Archeologia Viva n. 235 – gennaio/febbraio 2026
pp. 6-21
di Nicola Castangia
Un patrimonio straordinario di monumenti e di ambienti rivive attraverso la ricerca e gli studi archeologici ma anche grazie alla conoscenza e alle emozioni che la fotografia d’arte riesce a trasmettere
Ecco l’esperienza di un grande fotografo che in decenni di attività ha saputo tradurre in immagini la profondità culturale dell’isola dei Sardi
Mi chiamo Nicola Castangia e sono trascorsi molti anni da quando ebbe inizio la mia ricerca per immagini dell’“anima sarda”. Era il 1988, e a bordo di un Piper PA-18 Super Cub avevo realizzato, con la leggendaria Hasselblad 500C, le foto aeree del volume l’Antiquarium Arborense e i civici musei archeologici della Sardegna, a cura del grande Giovanni Lilliu (autori E. Atzeni, U. Badas, S. Bafico e altri), editore il Banco di Sardegna.
Il passaggio dall’azzurro dei cieli al “mondo delle tenebre” avvenne anni dopo, quando per la prima volta entrai in una domus de janas, una di quelle grotticelle funerarie scavate nella roccia con rudimentali strumenti di pietra dalle genti della Sardegna prenuragica fra il Neolitico e l’età del Bronzo antico e che i sardi di oggi chiamano appunto “case delle fate”.

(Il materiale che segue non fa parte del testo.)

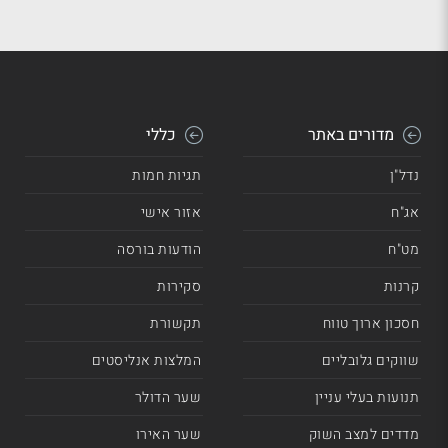
מדורים באתר
כללי
נדל"ן
תגיות חמות
אג"ח
אזור אישי
מט"ח
הודעות בורסה
קרנות
סקירות
חסכון ארוך טווח
תקשורת
שווקים גלובליים
המלצות אנליסטים
תנועות בעלי עניין
שער הדולר
מדדים למצב השוק
שער האירו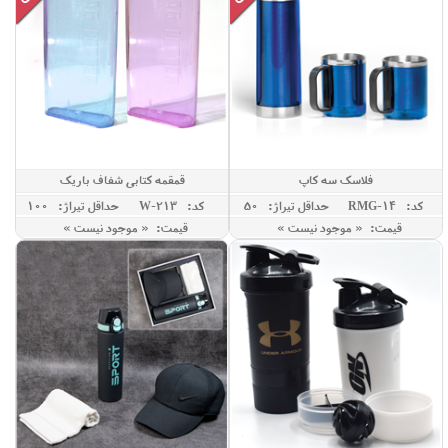
فلاسک سه کاپ
قمقمه کتابی شفاف باریک
کد: RMG-14
حداقل تيراژ: 50
کد: W-213
حداقل تيراژ: 100
قیمت: « موجود نیست »
قیمت: « موجود نیست »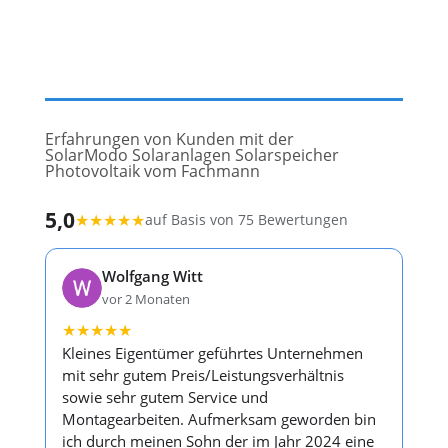
Erfahrungen von Kunden mit der
SolarModo Solaranlagen Solarspeicher
Photovoltaik vom Fachmann
5,0
★
★
★
★
★
auf Basis von 75 Bewertungen
Wolfgang Witt
vor 2 Monaten
★
★
★
★
★
Kleines Eigentümer geführtes Unternehmen
mit sehr gutem Preis/Leistungsverhältnis
sowie sehr gutem Service und
Montagearbeiten. Aufmerksam geworden bin
ich durch meinen Sohn der im Jahr 2024 eine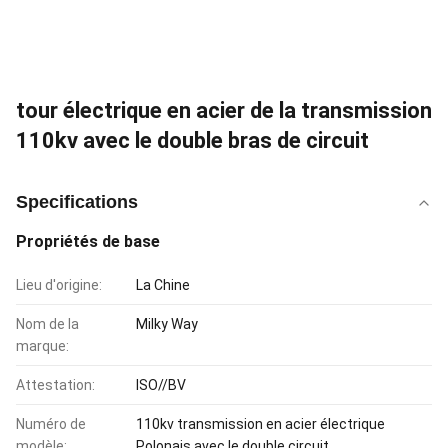
tour électrique en acier de la transmission
110kv avec le double bras de circuit
Specifications
Propriétés de base
Lieu d'origine:
La Chine
Nom de la
Milky Way
marque:
Attestation:
ISO//BV
Numéro de
110kv transmission en acier électrique
modèle:
Polonais avec le double circuit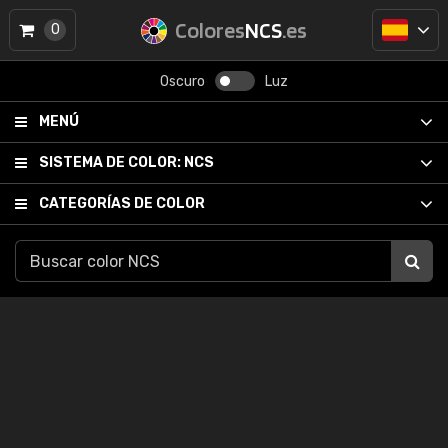
Colores
NCS
.es
0
Oscuro
Luz
MENÚ
SISTEMA DE COLOR:
NCS
CATEGORÍAS DE COLOR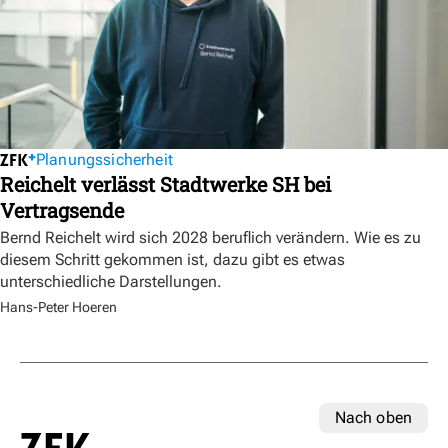
Planungssicherheit
Reichelt verlässt Stadtwerke SH bei
Vertragsende
Bernd Reichelt wird sich 2028 beruflich verändern. Wie es zu
diesem Schritt gekommen ist, dazu gibt es etwas
unterschiedliche Darstellungen.
Hans-Peter Hoeren
Nach oben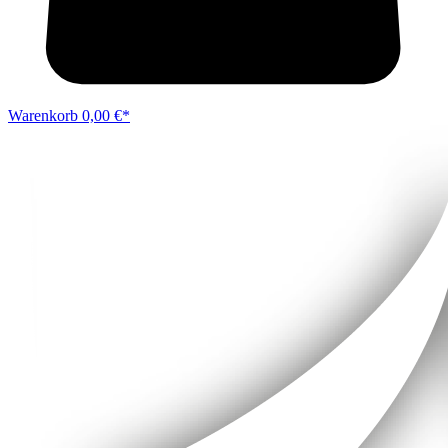
Warenkorb
0,00 €*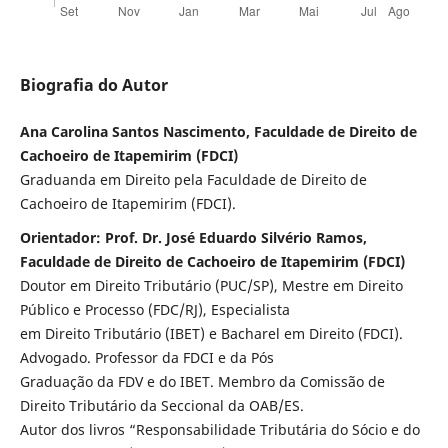
Biografia do Autor
Ana Carolina Santos Nascimento, Faculdade de Direito de
Cachoeiro de Itapemirim (FDCI)
Graduanda em Direito pela Faculdade de Direito de
Cachoeiro de Itapemirim (FDCI).
Orientador: Prof. Dr. José Eduardo Silvério Ramos,
Faculdade de Direito de Cachoeiro de Itapemirim (FDCI)
Doutor em Direito Tributário (PUC/SP), Mestre em Direito
Público e Processo (FDC/RJ), Especialista
em Direito Tributário (IBET) e Bacharel em Direito (FDCI).
Advogado. Professor da FDCI e da Pós
Graduação da FDV e do IBET. Membro da Comissão de
Direito Tributário da Seccional da OAB/ES.
Autor dos livros “Responsabilidade Tributária do Sócio e do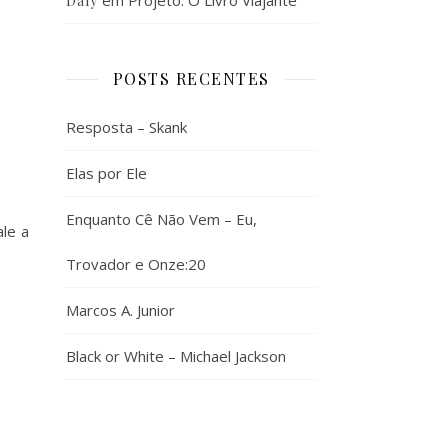
em
Projeto: O Livro Viajante
Daly
POSTS RECENTES
Resposta – Skank
Elas por Ele
Enquanto Cê Não Vem – Eu,
le a
Trovador e Onze:20
Marcos A. Junior
Black or White – Michael Jackson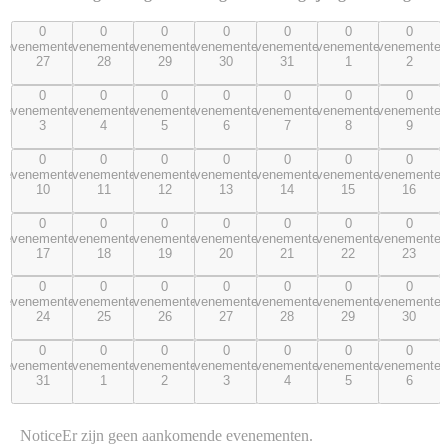
0
0
0
0
0
0
0
0
0
0
0
0
0
0
evenementen
evenementen
evenementen
evenementen
evenementen
evenementen
evenemente
evenementen,
evenementen,
evenementen,
evenementen,
evenementen,
evenementen,
evenement
27
28
29
30
31
1
2
27
28
29
30
31
1
2
0
0
0
0
0
0
0
0
0
0
0
0
0
0
evenementen
evenementen
evenementen
evenementen
evenementen
evenementen
evenemente
evenementen,
evenementen,
evenementen,
evenementen,
evenementen,
evenementen,
evenement
3
4
5
6
7
8
9
3
4
5
6
7
8
9
0
0
0
0
0
0
0
0
0
0
0
0
0
0
evenementen
evenementen
evenementen
evenementen
evenementen
evenementen
evenemente
evenementen,
evenementen,
evenementen,
evenementen,
evenementen,
evenementen,
evenement
10
11
12
13
14
15
16
10
11
12
13
14
15
16
0
0
0
0
0
0
0
0
0
0
0
0
0
0
evenementen
evenementen
evenementen
evenementen
evenementen
evenementen
evenemente
evenementen,
evenementen,
evenementen,
evenementen,
evenementen,
evenementen,
evenement
17
18
19
20
21
22
23
17
18
19
20
21
22
23
0
0
0
0
0
0
0
0
0
0
0
0
0
0
evenementen
evenementen
evenementen
evenementen
evenementen
evenementen
evenemente
evenementen,
evenementen,
evenementen,
evenementen,
evenementen,
evenementen,
evenement
24
25
26
27
28
29
30
24
25
26
27
28
29
30
0
0
0
0
0
0
0
0
0
0
0
0
0
0
evenementen
evenementen
evenementen
evenementen
evenementen
evenementen
evenemente
evenementen,
evenementen,
evenementen,
evenementen,
evenementen,
evenementen,
evenement
31
1
2
3
4
5
6
31
1
2
3
4
5
6
Notice
Er zijn geen aankomende evenementen.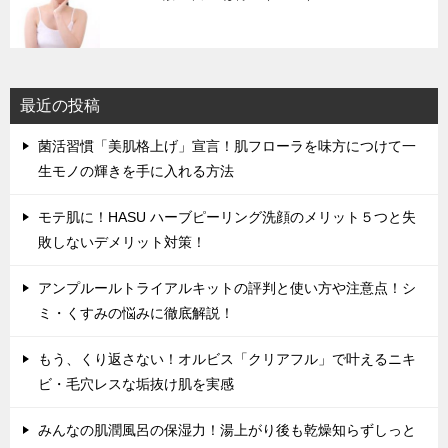
最近の投稿
菌活習慣「美肌格上げ」宣言！肌フローラを味方につけて一
生モノの輝きを手に入れる方法
モテ肌に！HASU ハーブピーリング洗顔のメリット５つと失
敗しないデメリット対策！
アンプルールトライアルキットの評判と使い方や注意点！シ
ミ・くすみの悩みに徹底解説！
もう、くり返さない！オルビス「クリアフル」で叶えるニキ
ビ・毛穴レスな垢抜け肌を実感
みんなの肌潤風呂の保湿力！湯上がり後も乾燥知らずしっと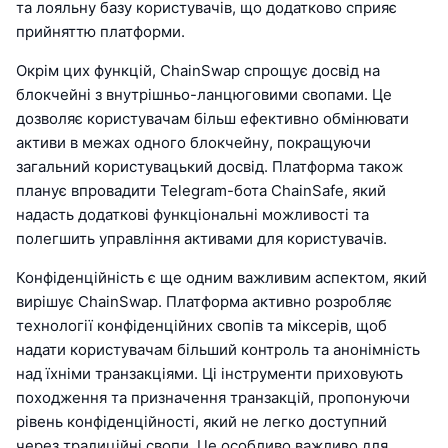
та лояльну базу користувачів, що додатково сприяє
прийняттю платформи.
Окрім цих функцій, ChainSwap спрощує досвід на
блокчейні з внутрішньо-ланцюговими свопами. Це
дозволяє користувачам більш ефективно обмінювати
активи в межах одного блокчейну, покращуючи
загальний користувацький досвід. Платформа також
планує впровадити Telegram-бота ChainSafe, який
надасть додаткові функціональні можливості та
полегшить управління активами для користувачів.
Конфіденційність є ще одним важливим аспектом, який
вирішує ChainSwap. Платформа активно розробляє
технології конфіденційних свопів та міксерів, щоб
надати користувачам більший контроль та анонімність
над їхніми транзакціями. Ці інструменти приховують
походження та призначення транзакцій, пропонуючи
рівень конфіденційності, який не легко доступний
через традиційні свопи. Це особливо важливо для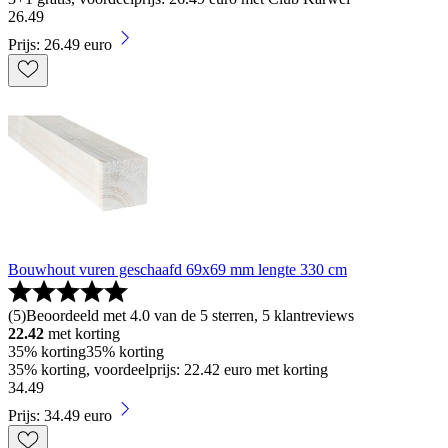
26
.
49
Prijs: 26.49 euro
Bouwhout vuren geschaafd 69x69 mm lengte 330 cm
(
5
)
Beoordeeld met 4.0 van de 5 sterren, 5 klantreviews
22.42
met korting
35% korting
35% korting
35% korting, voordeelprijs: 22.42 euro met korting
34
.
49
Prijs: 34.49 euro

Se ne contano a migliaia, circa tremilacinquecento. È un mondo negato ai vivi, fatto di architetture, incisioni, rilievi, pitture… Nel buio si celavano vere opere d’arte – per lo più ignote agli stessi sardi di oggi – che attraverso il mio obiettivo potevano finalmente essere ammirate, dopo millenni di oblio.